* _Work to be completed_
For the data below, transcribe the part that opens with the line containing "Inflation and the Real Rate of Return" and closes with the line containing "Winery Visit", exactly and with no pictures.

Stored data entries:
-- Opening Marker --
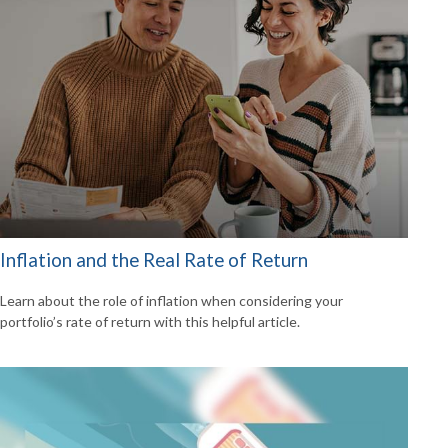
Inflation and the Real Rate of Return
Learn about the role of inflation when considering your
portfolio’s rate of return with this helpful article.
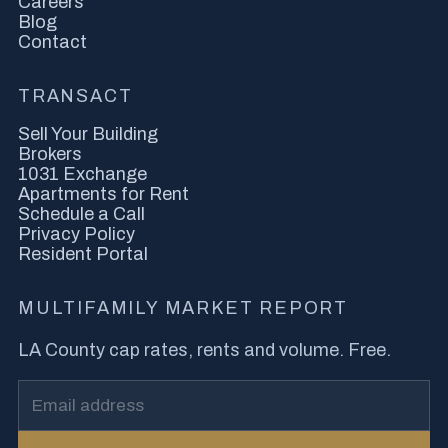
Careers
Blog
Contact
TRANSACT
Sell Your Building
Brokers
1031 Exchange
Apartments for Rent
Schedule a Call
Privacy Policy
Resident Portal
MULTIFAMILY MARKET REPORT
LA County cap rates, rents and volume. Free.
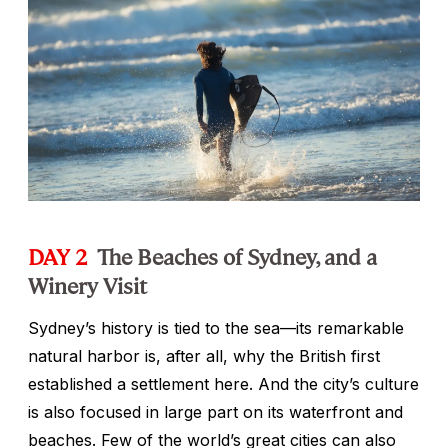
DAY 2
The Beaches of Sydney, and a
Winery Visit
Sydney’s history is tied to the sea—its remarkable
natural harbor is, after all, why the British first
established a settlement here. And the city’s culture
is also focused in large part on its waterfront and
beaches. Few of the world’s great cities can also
-- Closing Marker --
-- Opening Marker --
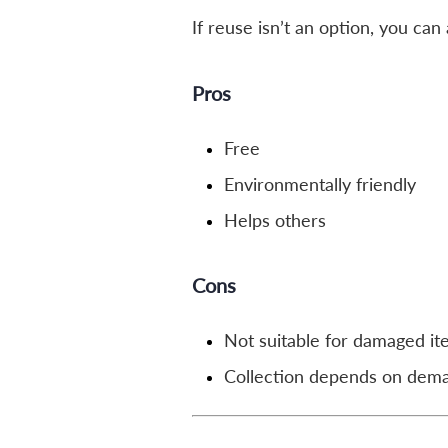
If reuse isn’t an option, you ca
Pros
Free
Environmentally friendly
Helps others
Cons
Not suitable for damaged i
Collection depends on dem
-- Closing Marker --
* _The answer_
Inflation and the Real Rate of Return
Learn about the role of inflation when considering your
portfolio’s rate of return with this helpful article.
Careers
Blog
Contact
TRANSACT
Sell Your Building
Brokers
1031 Exchange
Apartments for Rent
Schedule a Call
Privacy Policy
Resident Portal
MULTIFAMILY MARKET REPORT
LA County cap rates, rents and volume. Free.
DAY 2
The Beaches of Sydney, and a
Winery Visit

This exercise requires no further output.